I thought I became a considerable gentleman last year about this time. I posted my gratitude for NHL Stanley Cup playoffs, sufficient coronavirus adjustments made to provide abbreviated playoff format so the fan-base could be at least partially accommodated. I now recall congratulating coach Travis Green and the Vancouver Canucks being the only Canadian team to even qualify for playoffs. In my mind they did us proud, but lost to those millionaire upstarts, Vegas Golden Knights from that Sin City down there in Nevada! Then the VGK (chuckle) lost next round to the Dallas Stars who then lost to the likeable Jon Cooper and the Tampa Bay Lightning to win Lord Stanley’s mug. All was somewhat well in my mind. I got to watch playoff hockey during Coronavirus which would be over soon.

That was last year. Here we are at end of first round playoffs 2021. Coronavirus still doing its thing and one whole slightly abbreviated season played in front of tarpaulin covered empty seats with fans all over U.S. and Canada relegated to family rooms and dens in front of televisions. [What a loss of revenue. I marvel at the reserve funds available somewhere to even attempt this. Money not being my specialty nor favorite topic, I cannot even visualize the billions $$ professional sport industry. It's big]. Evenso, some things still the same! Toronto last night exits first round, losing game seven to arch rivals Montreal Canadiens who almost didn’t make playoffs. And, Edmonton already golfing, got ushered out four straight by Winnipeg, Connor McDavid and Leon Draisaitl notwithstanding. Round two, here we go. This ‘true North strong and free’ Canadian division renamed Scotia North by the business tycoons still trying to make money in Corona time. I guess that’s also still the same. Another thing the same? It’s still our game even with a new division title sounding like a bank. And I am assured there will be at least one Canadian team, Winnipeg or Montreal, going to next round!😔

At this point this year my thinker (yes!) into heavy further reflection about the great courtesy I exuded last year. I am of similar attitude this year. Yes I am. I confessed a bit on Facebook that I was a poor loser when Oilers were busy doing exactly that, but now it is becoming obvious I’m actually pretty good at it. Take Toronto for instance. I’m learning from the fans.  They are more experienced on said subject than the current coaches and players.
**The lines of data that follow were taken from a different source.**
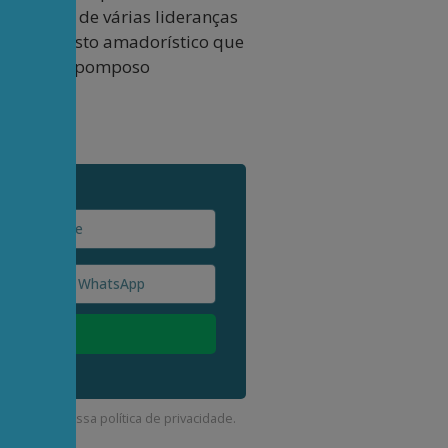
 os perfis de várias lideranças
e, num gesto amadorístico que
gora sob o pomposo
corda com a nossa
política de privacidade
.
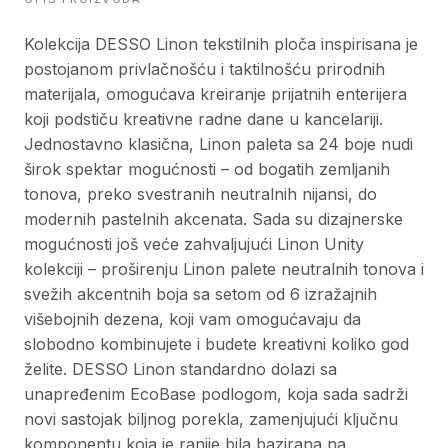
Kolekcija DESSO Linon tekstilnih ploča inspirisana je
postojanom privlačnošću i taktilnošću prirodnih
materijala, omogućava kreiranje prijatnih enterijera
koji podstiču kreativne radne dane u kancelariji.
Jednostavno klasična, Linon paleta sa 24 boje nudi
širok spektar mogućnosti – od bogatih zemljanih
tonova, preko svestranih neutralnih nijansi, do
modernih pastelnih akcenata. Sada su dizajnerske
mogućnosti još veće zahvaljujući Linon Unity
kolekciji – proširenju Linon palete neutralnih tonova i
svežih akcentnih boja sa setom od 6 izražajnih
višebojnih dezena, koji vam omogućavaju da
slobodno kombinujete i budete kreativni koliko god
želite. DESSO Linon standardno dolazi sa
unapređenim EcoBase podlogom, koja sada sadrži
novi sastojak biljnog porekla, zamenjujući ključnu
komponentu koja je ranije bila bazirana na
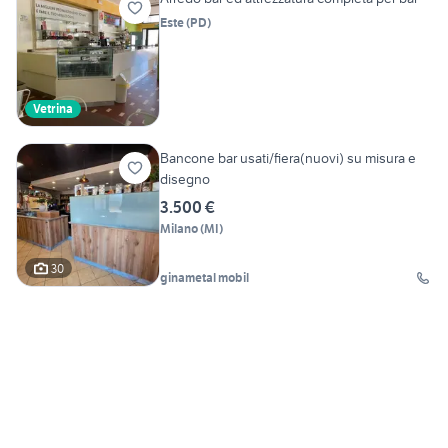
Este
(
PD
)
Vetrina
Bancone bar usati/fiera(nuovi) su misura e
disegno
3.500 €
Milano
(
MI
)
30
ginametal mobil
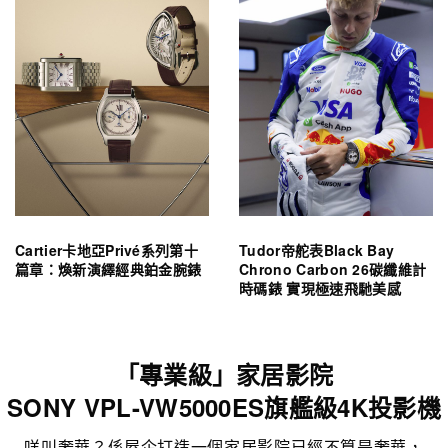
Cartier卡地亞Privé系列第十
Tudor帝舵表Black Bay
篇章：煥新演繹經典鉑金腕錶
Chrono Carbon 26碳纖維計
時碼錶 實現極速飛馳美感
「專業級」家居影院
SONY VPL-VW5000ES旗艦級4K投影機
咩叫奢華？係屋企打造一個家居影院已經不算是奢華，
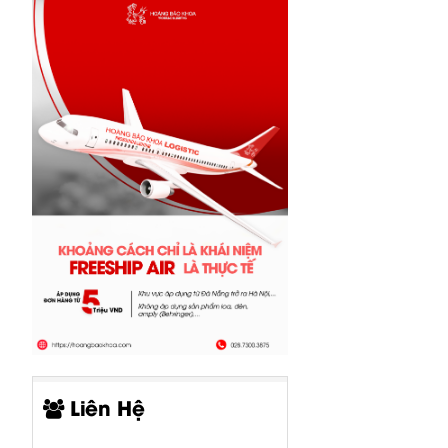
CP05-00519-
CP05-00520-
CP00-00415-
000 Bo Input
000 Bo Input
000 Bo AMP +
Liên Hệ
B1500XP
B1800XP
PSU...
Behringer
Behringer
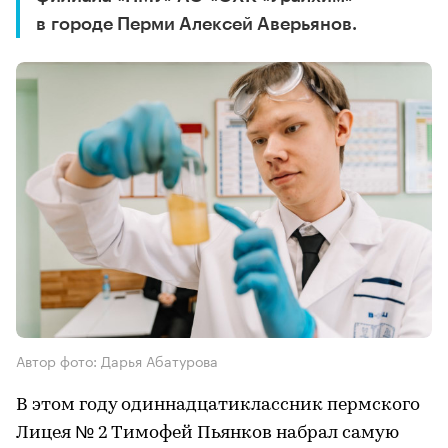
в городе Перми Алексей Аверьянов.
Автор фото: Дарья Абатурова
В этом году одиннадцатиклассник пермского
Лицея № 2 Тимофей Пьянков набрал самую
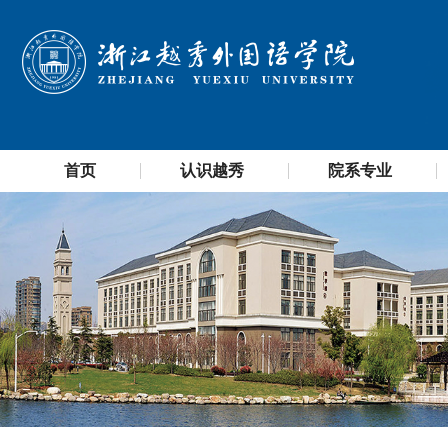
首页
认识越秀
院系专业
They’ve been doing it for years. There is even a funeral joke where it was said family of the deceased should have asked for pallbearers from the Maple Leafs. They could have let him down one more time. 😏 As I watched the sad faces of longtime pros like Joe Thornton, Mitch Marner and wannabe superstar Austin Matthews, I realize I have something to say to them. “It’s only a game, boys.” Thornton can tell stories about “almost” to his grandkids, and Matthews can go with his millions of dollars and start training for next season together with his Edmonton buddy Connor McDavid. It’s as old as ---- snow, this hockey! 
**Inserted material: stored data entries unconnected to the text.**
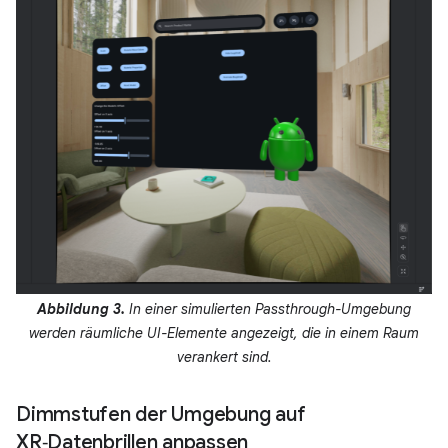
Abbildung 3.
In einer simulierten Passthrough-Umgebung
werden räumliche UI-Elemente angezeigt, die in einem Raum
verankert sind.
Dimmstufen der Umgebung auf
XR‑Datenbrillen anpassen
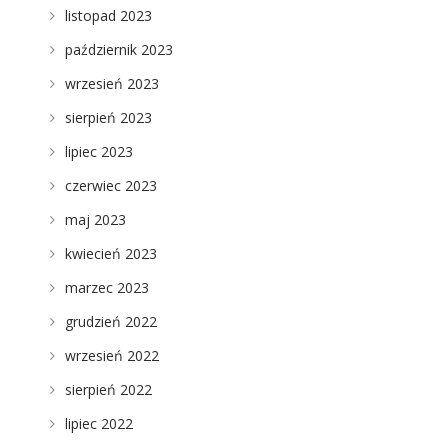
listopad 2023
październik 2023
wrzesień 2023
sierpień 2023
lipiec 2023
czerwiec 2023
maj 2023
kwiecień 2023
marzec 2023
grudzień 2022
wrzesień 2022
sierpień 2022
lipiec 2022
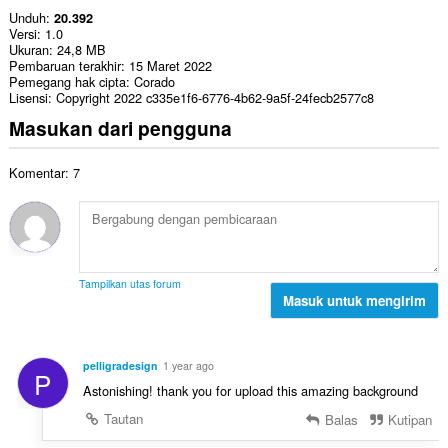
Unduh
20.392
Versi
1.0
Ukuran
24,8 MB
Pembaruan terakhir
15 Maret 2022
Pemegang hak cipta
Corado
Lisensi
Copyright 2022 c335e1f6-6776-4b62-9a5f-24fecb2577c8
Masukan dari pengguna
Komentar: 7
Tampilkan utas forum
Masuk untuk mengirim
pelligradesign
1 year ago
P
Astonishing! thank you for upload this amazing background
Tautan
Balas
Kutipan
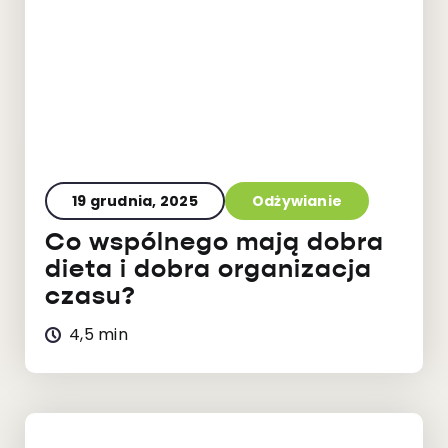
19 grudnia, 2025
Odżywianie
Co wspólnego mają dobra
dieta i dobra organizacja
czasu?
4,5 min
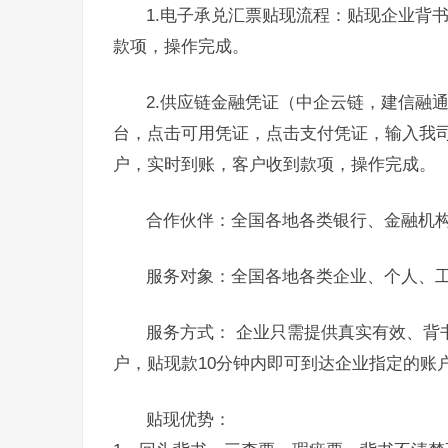
1.电子承兑汇票贴现流程：贴现企业背
款项，操作完成。
2.供应链金融凭证（中企云链，建信融
台，点击可用凭证，点击支付凭证，输入我
户，实时到账，客户收到款项，操作完成。
合作伙伴：全国各地各类银行、金融机
服务对象：全国各地各类企业、个人、
服务方式： 企业只需提供真实有效、背
户，贴现款10分钟内即可到达企业指定的账
贴现优势：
My brothers and sisters and I, we all cheered for Gordie Howe and the Detroit Red Wings; dad for the Toronto Maple Leafs. Yup, Leafs already in existence way back there, dad’s team would win an occasional Stanley Cup – last one 1967 (Wikipedia gets credit for that detail). We’d listen to Foster Hewitt Saturday night during bath time, alongside dad describing the moves he made when he was a young guy playing for the Embury Beavers. We believed him. He was probably just as good as his favorite Leaf, Frank Mahovlich. Then we got TV, 19” black and white.  By now we watched only when we weren’t playing the game ourselves, either on our homemade farmyard outdoors rink, or in nearby small-town arenas, occasionally even with NHL scouts in attendance – not to watch me, but one of my younger brothers and a couple others. Hockey was good back there!

Exciting, all this hockey. In fact I cannot easily remember whether my team was a winning or losing team. As far as I knew we were winning because we had a heck of a good time playing the game. So, looking ahead to this 2021 remainder of playoff bracket I’m rooting for Winnipeg – all the way to Stanley Cup. After all, their General Manager Kevin Cheveldayoff, comes from Blaine Lake, SK, just up the road from where I grew up, and maybe as a kid (yup I’m even older than him) he or his dad saw us playing hockey on that rink on that farm beside the highway. It’s just a game, boys. And boy, is it ever! 

Maybe, just maybe (I doubt it) the Jets will win the Stanley Cup this year. And us Canadians, or Scotia North fans will be ever so proud.

 

1 comment:

  1. Thank you Jacob. I remember the rink on your farm. We played there. I also rememeber Frank Mahovolich. And Keon. and Red Kelly. We didn't have a TV but we sat in the barn, after milking, with the neighbour boys, and listened to Foster Hewitt. And pretended on our own rink, to be Frank M. In our family, I think we were all Leafs fans. Now, like you, I'm hoping for the Jets.